Start of Material for the task

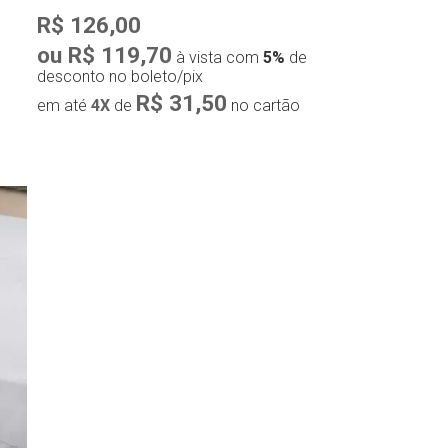
R$ 126,00
ou R$ 119,70
à vista com
5%
de
desconto no boleto/pix
R$ 31,50
em até
4X
de
no cartão
Compra rápida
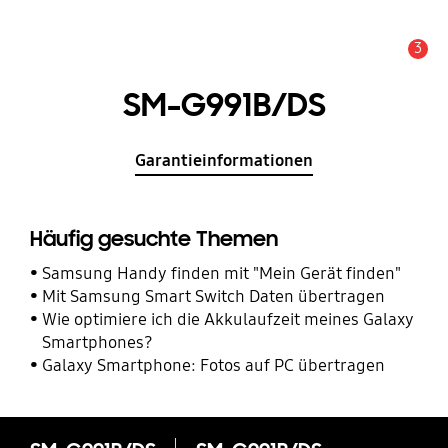
3
Service Hinweis
SM-G991B/DS
Garantieinformationen
Häufig gesuchte Themen
Samsung Handy finden mit "Mein Gerät finden"
Mit Samsung Smart Switch Daten übertragen
Wie optimiere ich die Akkulaufzeit meines Galaxy
Smartphones?
Galaxy Smartphone: Fotos auf PC übertragen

End of Material for the task

_Instructions for the task_
Among the entries, how many lines contain the word "übertragen"? Give the number alone.

_Answer to this problem_
2